Intervento tempestivo dei vigili del fuoco
Sul luogo sono intervenuti immediatamente i vigili del fuoco per contenere l’incendio e mettere in sicurezza l’area. Fortunatamente non si registrano feriti o intossicati, ma il rogo ha destato forte preoccupazione tra i residenti e le famiglie dell’asilo evacuato. Le cause dell’incendio non sono ancora state accertate, ma l’episodio segue una serie di eventi simili nella stessa zona, aumentando l’allarme per la sicurezza dell’area.
Una zona già segnata da emergenze ambientali
L’incendio di oggi è solo l’ultimo di una serie di episodi preoccupanti. Il 24 novembre scorso, un altro rogo in un capannone industriale abbandonato e occupato, non lontano dall’ex Teatro Tendastrisce, ha coinvolto rifiuti speciali e pericolosi, rendendo l’aria irrespirabile per giorni in diverse aree della Capitale. Questi incidenti sollevano interrogativi sulla gestione e sul controllo degli spazi dismessi nella periferia romana, spesso teatro di episodi simili.

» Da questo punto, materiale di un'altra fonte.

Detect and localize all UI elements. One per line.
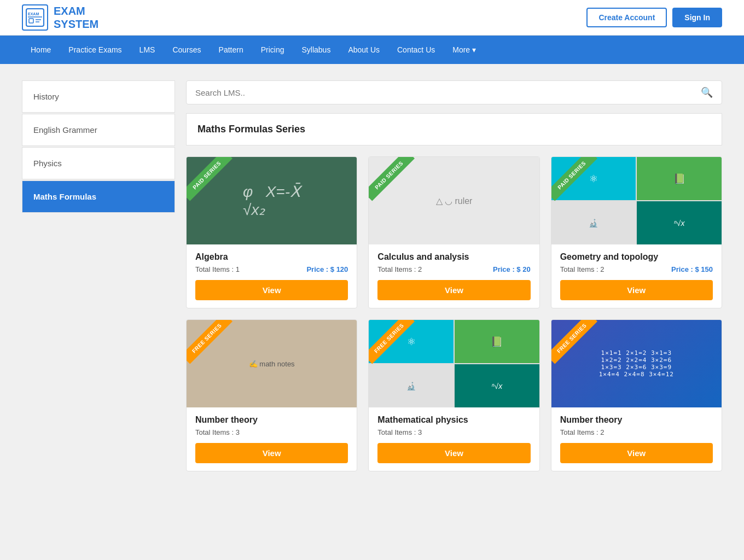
- card-ribbon-0: PAID SERIES: [187, 157, 236, 206]
- search-icon: 🔍: [701, 86, 713, 98]
- card-items-2: Total Items : 2: [560, 265, 605, 273]
- card-5: FREE SERIES 1×1=1 2×1=2 3×1=31×2=2 2×2=4…: [551, 319, 722, 471]
- card-meta-3: Total Items : 3: [195, 428, 348, 436]
- card-ribbon-label-1: PAID SERIES: [369, 157, 415, 201]
- card-title-3: Number theory: [195, 415, 348, 425]
- card-view-button-1[interactable]: View: [377, 280, 530, 300]
- card-body-2: Geometry and topology Total Items : 2 Pr…: [551, 244, 722, 308]
- nav-item-contact-us[interactable]: Contact Us: [388, 36, 444, 64]
- card-items-5: Total Items : 2: [560, 428, 605, 436]
- search-input[interactable]: [195, 88, 701, 97]
- card-title-4: Mathematical physics: [377, 415, 530, 425]
- card-image-4: FREE SERIES ⚛ 📗 🔬 ⁿ√x: [369, 320, 539, 407]
- card-ribbon-label-2: PAID SERIES: [551, 157, 597, 201]
- nav-item-practice-exams[interactable]: Practice Exams: [60, 36, 130, 64]
- card-price: Price : $ 20: [493, 265, 531, 273]
- sidebar-item-maths-formulas[interactable]: Maths Formulas: [22, 180, 175, 213]
- card-ribbon-2: PAID SERIES: [551, 157, 601, 206]
- card-view-button-3[interactable]: View: [195, 443, 348, 463]
- logo-text: EXAM SYSTEM: [54, 4, 98, 31]
- svg-rect-3: [29, 19, 33, 23]
- card-grid: PAID SERIES φ X=-X̄√x₂ Algebra Total Ite…: [186, 156, 722, 471]
- card-view-button-5[interactable]: View: [560, 443, 713, 463]
- card-meta-4: Total Items : 3: [377, 428, 530, 436]
- sign-in-button[interactable]: Sign In: [672, 8, 722, 27]
- card-body-5: Number theory Total Items : 2 View: [551, 407, 722, 471]
- nav-item-courses[interactable]: Courses: [164, 36, 210, 64]
- card-ribbon-label-5: FREE SERIES: [551, 320, 597, 364]
- series-title: Maths Formulas Series: [197, 124, 305, 135]
- card-image-2: PAID SERIES ⚛ 📗 🔬 ⁿ√x: [551, 157, 722, 244]
- nav-item-more-▾[interactable]: More ▾: [444, 36, 485, 64]
- card-view-button-4[interactable]: View: [377, 443, 530, 463]
- card-ribbon-3: FREE SERIES: [187, 320, 236, 369]
- card-0: PAID SERIES φ X=-X̄√x₂ Algebra Total Ite…: [186, 156, 357, 308]
- card-body-4: Mathematical physics Total Items : 3 Vie…: [369, 407, 539, 471]
- card-meta-1: Total Items : 2 Price : $ 20: [377, 265, 530, 273]
- card-meta-2: Total Items : 2 Price : $ 150: [560, 265, 713, 273]
- nav-item-syllabus[interactable]: Syllabus: [293, 36, 339, 64]
- card-price: Price : $ 150: [671, 265, 713, 273]
- card-image-0: PAID SERIES φ X=-X̄√x₂: [187, 157, 357, 244]
- header-buttons: Create Account Sign In: [586, 8, 722, 27]
- card-title-1: Calculus and analysis: [377, 252, 530, 262]
- nav-item-pattern[interactable]: Pattern: [210, 36, 252, 64]
- card-view-button-2[interactable]: View: [560, 280, 713, 300]
- card-1: PAID SERIES △ ◡ ruler Calculus and analy…: [368, 156, 539, 308]
- card-view-button-0[interactable]: View: [195, 280, 348, 300]
- logo: EXAM EXAM SYSTEM: [22, 4, 98, 31]
- card-price: Price : $ 120: [306, 265, 348, 273]
- card-3: FREE SERIES ✍ math notes Number theory T…: [186, 319, 357, 471]
- card-items-4: Total Items : 3: [377, 428, 422, 436]
- card-image-3: FREE SERIES ✍ math notes: [187, 320, 357, 407]
- logo-icon: EXAM: [22, 4, 48, 31]
- card-image-1: PAID SERIES △ ◡ ruler: [369, 157, 539, 244]
- card-body-1: Calculus and analysis Total Items : 2 Pr…: [369, 244, 539, 308]
- search-bar: 🔍: [186, 80, 722, 104]
- create-account-button[interactable]: Create Account: [586, 8, 667, 27]
- card-ribbon-1: PAID SERIES: [369, 157, 418, 206]
- nav-item-lms[interactable]: LMS: [131, 36, 164, 64]
- card-ribbon-label-0: PAID SERIES: [187, 157, 233, 201]
- card-4: FREE SERIES ⚛ 📗 🔬 ⁿ√x Mathematical physi…: [368, 319, 539, 471]
- card-items-3: Total Items : 3: [195, 428, 240, 436]
- sidebar: HistoryEnglish GrammerPhysicsMaths Formu…: [22, 80, 175, 471]
- card-meta-5: Total Items : 2: [560, 428, 713, 436]
- sidebar-item-history[interactable]: History: [22, 80, 175, 113]
- nav-item-home[interactable]: Home: [22, 36, 60, 64]
- card-title-0: Algebra: [195, 252, 348, 262]
- main-nav: HomePractice ExamsLMSCoursesPatternPrici…: [0, 36, 744, 64]
- card-items-0: Total Items : 1: [195, 265, 240, 273]
- nav-item-about-us[interactable]: About Us: [339, 36, 388, 64]
- card-items-1: Total Items : 2: [377, 265, 422, 273]
- card-image-5: FREE SERIES 1×1=1 2×1=2 3×1=31×2=2 2×2=4…: [551, 320, 722, 407]
- card-ribbon-4: FREE SERIES: [369, 320, 418, 369]
- content-area: 🔍 Maths Formulas Series PAID SERIES φ X=…: [186, 80, 722, 471]
- svg-rect-0: [26, 9, 44, 26]
- sidebar-item-english-grammer[interactable]: English Grammer: [22, 114, 175, 146]
- card-title-5: Number theory: [560, 415, 713, 425]
- card-body-3: Number theory Total Items : 3 View: [187, 407, 357, 471]
- card-body-0: Algebra Total Items : 1 Price : $ 120 Vi…: [187, 244, 357, 308]
- header: EXAM EXAM SYSTEM Create Account Sign In: [0, 0, 744, 36]
- card-2: PAID SERIES ⚛ 📗 🔬 ⁿ√x Geometry and topol…: [551, 156, 722, 308]
- series-header: Maths Formulas Series: [186, 113, 722, 145]
- card-title-2: Geometry and topology: [560, 252, 713, 262]
- sidebar-item-physics[interactable]: Physics: [22, 147, 175, 179]
- card-ribbon-label-3: FREE SERIES: [187, 320, 233, 364]
- svg-text:EXAM: EXAM: [28, 12, 39, 16]
- main-content: HistoryEnglish GrammerPhysicsMaths Formu…: [0, 64, 744, 488]
- card-ribbon-5: FREE SERIES: [551, 320, 601, 369]
- card-meta-0: Total Items : 1 Price : $ 120: [195, 265, 348, 273]
- nav-item-pricing[interactable]: Pricing: [252, 36, 293, 64]
- card-ribbon-label-4: FREE SERIES: [369, 320, 415, 364]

Preoccupazione tra i residenti
La frequenza degli incendi in questa zona della città ha allarmato i cittadini, che chiedono interventi urgenti per la riqualificazione degli spazi abbandonati e una maggiore vigilanza. L’assenza di una gestione adeguata di strutture come l’ex Teatro Tendastrisce o i capannoni dismessi contribuisce a creare situazioni di rischio, mettendo in pericolo sia l’ambiente che la sicurezza pubblica.